Tim's Ten Commandments
You cannot effectively cast a slack line. All fly casting schools teach to maintain constant tension, ie avoid slack line. This is particularly important on the backcast (see #5)
3.1 Constant tension and fly fishing
With distance casting, it is usual that the loops of line are coiled on the ground, and left to unroll during the cast. This is a bad habit in fly fishing. Every second counts with some fish, eg snakehead, queenfish, tarpon, trevally.

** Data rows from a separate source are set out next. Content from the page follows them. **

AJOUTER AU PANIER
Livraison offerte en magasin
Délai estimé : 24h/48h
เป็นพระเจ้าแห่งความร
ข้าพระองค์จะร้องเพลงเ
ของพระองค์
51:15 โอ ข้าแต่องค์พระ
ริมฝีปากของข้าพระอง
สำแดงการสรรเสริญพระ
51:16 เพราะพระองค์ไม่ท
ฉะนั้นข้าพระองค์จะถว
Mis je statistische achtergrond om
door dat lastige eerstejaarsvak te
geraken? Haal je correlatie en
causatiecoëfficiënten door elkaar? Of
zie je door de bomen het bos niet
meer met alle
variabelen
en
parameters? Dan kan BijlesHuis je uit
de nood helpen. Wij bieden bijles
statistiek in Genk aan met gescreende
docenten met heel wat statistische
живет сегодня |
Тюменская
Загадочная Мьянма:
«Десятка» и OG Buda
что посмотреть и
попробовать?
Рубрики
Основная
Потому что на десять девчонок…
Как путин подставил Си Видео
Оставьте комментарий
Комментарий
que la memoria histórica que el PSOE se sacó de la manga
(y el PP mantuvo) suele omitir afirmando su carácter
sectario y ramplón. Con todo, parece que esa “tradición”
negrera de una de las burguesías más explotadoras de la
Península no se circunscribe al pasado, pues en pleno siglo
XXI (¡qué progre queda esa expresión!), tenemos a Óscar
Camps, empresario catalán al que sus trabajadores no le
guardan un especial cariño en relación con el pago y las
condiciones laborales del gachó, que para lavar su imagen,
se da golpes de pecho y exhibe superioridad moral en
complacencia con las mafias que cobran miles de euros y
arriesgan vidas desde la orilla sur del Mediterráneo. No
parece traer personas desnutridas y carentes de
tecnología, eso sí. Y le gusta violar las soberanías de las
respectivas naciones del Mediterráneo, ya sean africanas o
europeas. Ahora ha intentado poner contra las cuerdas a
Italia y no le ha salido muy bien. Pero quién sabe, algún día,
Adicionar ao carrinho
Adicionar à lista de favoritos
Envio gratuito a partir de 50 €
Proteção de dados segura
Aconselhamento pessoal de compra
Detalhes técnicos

Don’t drop the line. Remain in touch with the fly line.
Tips
3.2 Repositioning the fly. It helps to be able to pick the fly up and reposition the fly without stripping in all the line. This is particularly important with quickly moving fish. Bonefish, carp, permit, tarpon all move and there is no time for any or many false casts. In fact false casting is a waste of time and energy. You can use pick and laydown, jump roll pickup, and all the spey casts rather than pulling the line all the way in. These casts can only be done effectively by understanding and practising constant tension. The Tongariro Roll cast was developed to reposition heavy weighted “bombs” on the Tongariro River. This is a great cast to learn...it requires timing and constant tension.
3.3 Fighting the fish.
This is the most misunderstood part of constant tension. A fly rod is a long, very flexible lever applying virtually no force at the tip at a high rod angle (eg for trout) , and maximum force at the butt at a low rod angle. The responsible fly fisherman aims to land the fish as soon as possible, with least stress to the fish, and release it unharmed. To achieve this you need the right combination of leader/tippet, drag settings and rod/reel technique . Good technique is based on constant tension. Fighting the fish is based on lifting the rod, and then winding down to retrieve line. Pressure is applied during the lift, but almost all fisherman apply no pressure when winding down. Peter Pakula attaches a bucket of water to a pulley at marlin fishing schools and asks fisherman from the audience to wind up the bucket of water with a short stroker rod, and then wind down without the bucket falling to the floor. Over 90% of conventional anglers cannot do this, even though they are confident at the start.
Even less flyfisherman can apply constant tension when winding down a fly rod. Andy Mills demonstrates this with a fly rod in his video.
https://www.youtube.com/watch?v=q3ZUZKVdC3o
Constant tension when winding down is not the same as bending the rod. Put a bucket of water on your line over a pully (the weight of water will depend on the rod weight) and try and hold it in the air when winding down. It is harder than you think, but it is possible.
Why is this important. If you subscribe to the view to catch and release fish with least stress so that the fish can survive, grow and be caught again, then landing the fish as soon as practicable is key. If you can apply pressure both on the lift and also when winding down, you will apply twice the pressure compared to applying pressure only on the lift. Applying constant pressure, together with techniques like rolling the fish over and changing angles will tire the fish faster. You will become a better angler.
Tip: Tie a 2kg bucket of water under a pully to your flyline and practice.